Our minions - Powerful? Engaging? Or an isolated horde?
------
Today we are going to probe the network of our bots a little. First, we will talk about your observtions about the bots and how hard it was to tell them from actual users. You've read a little, but you've also had some experience looking at their profiles. To make discussion easier, here is a simple table. Feel free to add anything you want to help anchor our discussion.

![Bot](https://regmedia.co.uk/2015/06/04/terminator.jpg?x=648&y=348&crop=1)

The code below simply slurps up all the data from all the followers Rosie acquired. We are going to use a new set of data that you can [download here.](http://compute-cuj.org/rosie2.tar.gz) Uncompress it and put it in the same folder as this notebook. 

The code simply creates a data frame one row at a time -- each .json file representing a follower becominga new row.

In [None]:
from json import loads
from pandas import DataFrame

# load in the list of followers and then reverse the order so now
# oldest followers are first and newest are last (we should have been
# doing that all along -- although it's good to know about negative indices)

followers = loads(open("rosie2/newfollowers.json").read())
followers.reverse()

# write the header for the csv
column_names = ["id","screen_name","name","location","lang","time_zone","url",
                "statuses_count","followers_count","friends_count","favourites_count","listed_count","created_at"]
rows = []

# loop over our follower ids
for id in followers:
    
    filename = "rosie2/users/"+str(id)+".json"
    rawuser = loads(open(filename).read())

    rows.append([rawuser["id"],rawuser["screen_name"].encode('utf-8'),rawuser["name"].encode('utf-8'),
                       rawuser["location"].encode('utf-8'),rawuser["lang"],rawuser["time_zone"],rawuser["url"],
                       rawuser["statuses_count"],rawuser["followers_count"],
                       rawuser["friends_count"],rawuser["favourites_count"],rawuser["listed_count"],
                       rawuser["created_at"]]) 

# turn the list of lists into a dataframe
df = DataFrame(rows,columns=column_names)

# and write it out!
df.to_csv("savefollowers.csv",index=False)

Have a look of various kinds. They are now sorted in acquisition order (oldest bots at the top, newest at the bottom). But there are other ways to sort this table.

In [None]:
df[:2500]

In [None]:
df.sort_values(by="followers_count",ascending=False)[0:40]

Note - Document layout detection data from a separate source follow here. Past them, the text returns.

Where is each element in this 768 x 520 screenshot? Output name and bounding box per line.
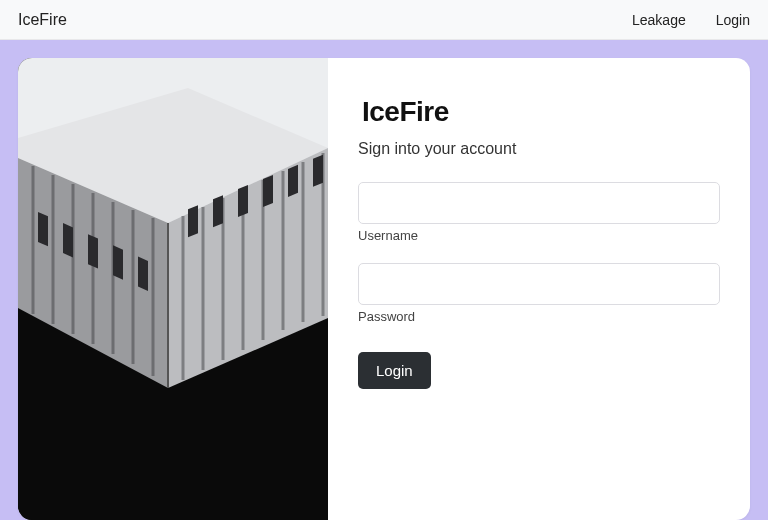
login-form: IceFire Sign into your account Username … [328,58,750,520]
topbar: IceFire Leakage Login [0,0,768,40]
form-subtitle: Sign into your account [358,140,720,158]
nav-link-leakage[interactable]: Leakage [632,12,686,28]
password-label: Password [358,309,720,324]
nav-right: Leakage Login [632,12,750,28]
username-field-group: Username [358,182,720,243]
svg-rect-13 [63,223,73,257]
svg-rect-14 [88,234,98,268]
svg-rect-30 [313,155,323,187]
svg-rect-27 [238,185,248,217]
form-logo: IceFire [362,96,720,128]
login-card: IceFire Sign into your account Username … [18,58,750,520]
svg-rect-12 [38,212,48,246]
svg-rect-25 [188,205,198,237]
password-field-group: Password [358,263,720,324]
login-button[interactable]: Login [358,352,431,389]
brand-text: IceFire [18,11,67,29]
nav-link-login[interactable]: Login [716,12,750,28]
page-content: IceFire Sign into your account Username … [0,40,768,520]
svg-rect-26 [213,195,223,227]
svg-rect-29 [288,165,298,197]
password-input[interactable] [358,263,720,305]
svg-rect-15 [113,245,123,279]
hero-image [18,58,328,520]
svg-rect-16 [138,256,148,290]
username-label: Username [358,228,720,243]
svg-rect-28 [263,175,273,207]
username-input[interactable] [358,182,720,224]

Next, we are going to build a network of our bots' followers. Recall the following API calls that we can use to first get the id's of the followers and then their user information. This relies on Tweepy and so we have to fire up the old OAuth keys...

In [None]:
CONSUMER_KEY = ""
CONSUMER_SECRET = ""
ACCESS_TOKEN = ""
ACCESS_TOKEN_SECRET = ""

In [None]:
# before we can make Twitter API calls, we need to initialize a few things...
from tweepy import OAuthHandler, API

# setup the authentication
auth = OAuthHandler(CONSUMER_KEY, CONSUMER_SECRET)
auth.set_access_token(ACCESS_TOKEN, ACCESS_TOKEN_SECRET)

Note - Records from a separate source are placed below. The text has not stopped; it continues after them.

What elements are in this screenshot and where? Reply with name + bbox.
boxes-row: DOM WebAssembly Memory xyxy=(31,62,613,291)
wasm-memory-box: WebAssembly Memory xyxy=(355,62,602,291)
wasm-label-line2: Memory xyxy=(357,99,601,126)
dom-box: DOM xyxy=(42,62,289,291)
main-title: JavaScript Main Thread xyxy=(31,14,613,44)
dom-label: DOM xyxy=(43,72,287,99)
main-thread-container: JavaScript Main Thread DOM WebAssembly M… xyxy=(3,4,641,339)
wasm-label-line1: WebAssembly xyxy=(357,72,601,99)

# create an object we will use to communicate with the Twitter API
api = API(auth)
type(api)

This might be an interesting user...

In [None]:
ids = api.followers_ids(screen_name="JoveinElyclaL",count=5000)
type(ids)

In [None]:
len(ids)

In [None]:
users = api.lookup_users(user_ids=ids)
type(users[0])

In [None]:
len(users)

Now, we are going to wrap this in a function. The function takes a list of user ids, our column of bots' id's and then an API object from Tweepy that represents "twitter". Here's the function, we can go over it later. In the next cell we use it.

In [None]:
from pandas import DataFrame, concat

def grab_users(idlist,botlist,twitter):

    # These are the data frames we will output, one for nodes and one for edges
    big_edges = DataFrame()
    big_nodes = DataFrame()
    
    # These are the columns each will have
    node_names = ["Type","Name","Description","id","location","lang","time_zone","url",
                  "statuses_count","followers_count","friends_count","favourites_count",
                  "listed_count","created_at"]
    
    edge_names = ["From Type","From Name","Edge","To Type","To Name","Weight"]

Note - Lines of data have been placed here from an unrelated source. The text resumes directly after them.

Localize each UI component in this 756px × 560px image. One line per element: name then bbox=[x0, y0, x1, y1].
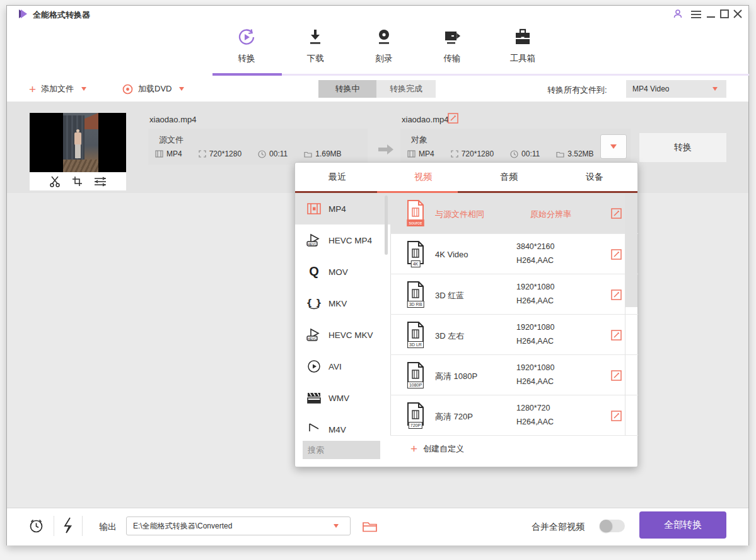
preset-file-icon: 1080P bbox=[406, 362, 425, 386]
merge-videos-toggle[interactable] bbox=[600, 520, 625, 532]
preset-dropdown-caret-icon bbox=[610, 144, 617, 149]
convert-all-button[interactable]: 全部转换 bbox=[639, 511, 726, 539]
preset-list-scrollbar-thumb[interactable] bbox=[625, 194, 637, 307]
preset-title: 高清 720P bbox=[435, 411, 473, 423]
format-item-mp4[interactable]: MP4 bbox=[295, 193, 390, 225]
preset-file-icon: 3D LR bbox=[406, 322, 425, 346]
preset-row-4k[interactable]: 4K 4K Video 3840*2160 H264,AAC bbox=[390, 233, 638, 274]
size-icon bbox=[556, 151, 564, 158]
target-format: MP4 bbox=[419, 149, 434, 158]
output-path-select[interactable]: E:\全能格式转换器\Converted bbox=[126, 516, 351, 535]
source-panel: 源文件 MP4 720*1280 00:11 1.69MB bbox=[148, 129, 368, 165]
format-item-mkv[interactable]: { } MKV bbox=[295, 288, 390, 319]
target-resolution: 720*1280 bbox=[462, 149, 494, 158]
edit-preset-icon[interactable] bbox=[611, 370, 622, 381]
target-duration: 00:11 bbox=[521, 149, 540, 158]
format-list-scrollbar[interactable] bbox=[385, 195, 388, 255]
preset-row-3d-lr[interactable]: 3D LR 3D 左右 1920*1080 H264,AAC bbox=[390, 314, 638, 354]
edit-preset-icon[interactable] bbox=[611, 330, 622, 341]
rename-icon[interactable] bbox=[448, 113, 458, 124]
popup-tab-video[interactable]: 视频 bbox=[380, 163, 466, 191]
add-file-button[interactable]: + 添加文件 bbox=[29, 81, 86, 97]
preset-codec: H264,AAC bbox=[516, 256, 554, 265]
convert-row-button[interactable]: 转换 bbox=[639, 133, 726, 162]
nav-burn[interactable]: 刻录 bbox=[356, 28, 412, 64]
preset-resolution: 1920*1080 bbox=[516, 323, 554, 332]
convert-to-label: 转换所有文件到: bbox=[547, 85, 607, 96]
nav-toolbox[interactable]: 工具箱 bbox=[494, 28, 551, 64]
close-button[interactable] bbox=[733, 9, 742, 21]
add-file-label: 添加文件 bbox=[41, 83, 74, 95]
preset-badge: 1080P bbox=[407, 382, 424, 388]
schedule-icon[interactable] bbox=[28, 518, 44, 534]
format-item-hevc-mkv[interactable]: HEVC HEVC MKV bbox=[295, 319, 390, 351]
preset-dropdown-button[interactable] bbox=[600, 134, 627, 159]
preset-badge: source bbox=[407, 219, 424, 226]
preset-badge: 4K bbox=[411, 260, 421, 267]
crop-icon[interactable] bbox=[72, 176, 83, 187]
edit-preset-icon[interactable] bbox=[611, 208, 622, 219]
popup-tab-device[interactable]: 设备 bbox=[552, 163, 637, 191]
size-icon bbox=[304, 151, 312, 158]
format-item-avi[interactable]: AVI bbox=[295, 351, 390, 382]
source-duration: 00:11 bbox=[269, 149, 288, 158]
toggle-knob bbox=[600, 520, 612, 532]
edit-preset-icon[interactable] bbox=[611, 249, 622, 260]
target-panel: 对象 MP4 720*1280 00:11 3.52MB bbox=[400, 129, 631, 165]
nav-download[interactable]: 下载 bbox=[287, 28, 344, 64]
footer-divider bbox=[82, 516, 83, 536]
preset-row-720p[interactable]: 720P 高清 720P 1280*720 H264,AAC bbox=[390, 395, 638, 436]
nav-transfer[interactable]: 传输 bbox=[424, 28, 480, 64]
tab-converting[interactable]: 转换中 bbox=[318, 80, 376, 98]
format-item-m4v[interactable]: M4V bbox=[295, 414, 390, 436]
mkv-icon: { } bbox=[305, 296, 323, 310]
preset-codec: H264,AAC bbox=[516, 296, 554, 305]
format-item-hevc-mp4[interactable]: HEVC HEVC MP4 bbox=[295, 225, 390, 256]
preset-row-1080p[interactable]: 1080P 高清 1080P 1920*1080 H264,AAC bbox=[390, 354, 638, 395]
preset-row-3d-rb[interactable]: 3D RB 3D 红蓝 1920*1080 H264,AAC bbox=[390, 274, 638, 314]
format-icon bbox=[407, 150, 416, 158]
mov-icon: Q bbox=[305, 265, 323, 279]
preset-row-source[interactable]: source 与源文件相同 原始分辨率 bbox=[390, 193, 637, 233]
output-format-select[interactable]: MP4 Video bbox=[626, 80, 726, 98]
popup-tab-recent[interactable]: 最近 bbox=[294, 163, 380, 191]
tab-finished[interactable]: 转换完成 bbox=[376, 80, 436, 98]
preset-codec: H264,AAC bbox=[516, 417, 554, 426]
source-size: 1.69MB bbox=[315, 149, 341, 158]
thumbnail-toolbar bbox=[30, 172, 126, 190]
maximize-button[interactable] bbox=[720, 9, 729, 21]
preset-badge: 720P bbox=[409, 422, 422, 429]
high-speed-icon[interactable] bbox=[62, 516, 74, 534]
preset-title: 3D 左右 bbox=[435, 330, 464, 342]
source-format: MP4 bbox=[166, 149, 182, 158]
effects-icon[interactable] bbox=[94, 177, 107, 187]
target-size: 3.52MB bbox=[567, 149, 593, 158]
popup-tab-audio[interactable]: 音频 bbox=[466, 163, 552, 191]
edit-preset-icon[interactable] bbox=[611, 289, 622, 300]
preset-file-icon: 3D RB bbox=[406, 281, 425, 305]
preset-search-input[interactable] bbox=[303, 441, 380, 459]
open-folder-icon[interactable] bbox=[363, 520, 378, 532]
nav-burn-label: 刻录 bbox=[356, 53, 412, 64]
preset-file-icon: 4K bbox=[406, 241, 425, 265]
format-item-wmv[interactable]: WMV bbox=[295, 382, 390, 414]
edit-preset-icon[interactable] bbox=[611, 411, 622, 421]
nav-toolbox-label: 工具箱 bbox=[494, 53, 551, 64]
output-path-caret-icon bbox=[334, 524, 339, 528]
trim-icon[interactable] bbox=[49, 175, 61, 187]
menu-icon[interactable] bbox=[691, 10, 701, 21]
hevc-mkv-icon: HEVC bbox=[305, 328, 323, 342]
nav-convert-label: 转换 bbox=[218, 53, 275, 64]
hevc-mp4-icon: HEVC bbox=[305, 233, 323, 247]
account-icon[interactable] bbox=[672, 8, 683, 22]
format-item-mov[interactable]: Q MOV bbox=[295, 256, 390, 288]
merge-videos-label: 合并全部视频 bbox=[532, 522, 584, 533]
nav-transfer-label: 传输 bbox=[424, 53, 480, 64]
create-custom-button[interactable]: + 创建自定义 bbox=[410, 443, 464, 455]
minimize-button[interactable] bbox=[707, 9, 715, 21]
preset-codec: H264,AAC bbox=[516, 337, 554, 346]
video-thumbnail bbox=[30, 113, 126, 172]
load-dvd-button[interactable]: 加载DVD bbox=[122, 81, 184, 97]
nav-convert[interactable]: 转换 bbox=[218, 28, 275, 64]
format-icon bbox=[155, 150, 163, 158]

    # iterate over each id in the idlist...
    for id in idlist:
        
        # looking up the id's followers on twitter 
        ids = twitter.followers_ids(user_id=id,count=5000)
        ids.append(id)
    
        # and then getting information about each one (a little funny business for users
        # with more than 100 followers -- not many)
        number_of_followers = len(ids)
        
        users = []
        for i in range(0, number_of_followers, 100):
    
            subset_ids = ids[i:i + 100]
            users = users+twitter.lookup_users(user_ids=subset_ids)
        
        # isolate the screen name, because we didn't pass that (we just gave id's)
        screen_name = [u.screen_name for u in users if u.id==id][0]
    
        # initialize a list of nodes and edges that will hold the rows for the data frames
        nodes = []
        edges = []
    
        # now iterate over the users and build up the nodes data frame for this id
        for u in users:
                
            if u.id in botlist:
                
                node_type = "bot"
            
            else:
                
                node_type = "follower"
            
            nodes.append([node_type,u.screen_name.encode('utf-8'),u.name.encode('utf-8'),u.id,
                          u.location.encode('utf-8'),u.lang,u.time_zone,u.url,
                          u.statuses_count,u.followers_count,
                          u.friends_count,u.favourites_count,u.listed_count,
                          u.created_at]) 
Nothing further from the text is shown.